歯周病罹患でがんリスク上昇
2018.01.25
国際部
重度の歯周病の罹患とがんリスクに関連があることを示した研究成果が1月18日、米ジョンズ・ホプキンス・ブルームバーグ公衆衛生学校(Johns Hopkins Bloomberg School of Johns Hopkins Kimmel Cancer)からプレスリリースされた。研究の詳細は「Journal of the National Cancer Institute」オンラインに掲載された。
今回の研究は、アテローム性動脈硬化症の研究であるARIC試験参加者の7466例のデータを用いて行われた。その結果、重度歯周炎を持つ参加者は、軽度から中等度の歯周病の参加者と比較してがんを発症する相対リスクが24%多かった。最も高いリスクは肺がん、次に高いリスクは結腸直腸がんで見られた。乳がん、前立腺がん、血液がん、リンパ性がんと歯周炎には関連性がなかった。研究者らは「歯周病の原因となる細菌は、口から肺、口から結腸に直接移動する可能性がある」とし、歯周病とがん発症のメカニズム解明のきっかけになることを期待している。

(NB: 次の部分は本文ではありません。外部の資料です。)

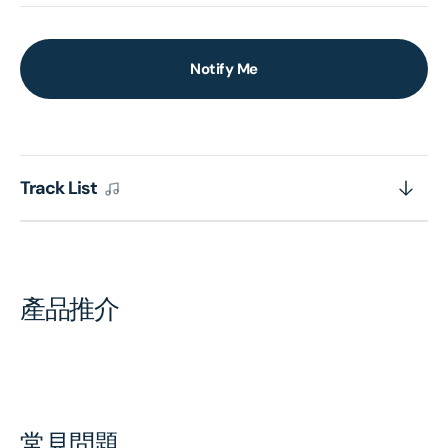
Notify Me
Track List
產品推介
常見問題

歯周病を発症する可能性が高い喫煙者でも肺がん、大腸がんリスクが高いことが示された。また、歯科検診、大腸内視鏡検査などのがんスクリーニング、禁煙予防プログラムなどのヘルスケアを受ける機会の少ない人でも歯周病とがんのリスクが高くなっていた。しかしこれらの結果は、歯周病とがん発症のメカニズムを説明するものではなかった。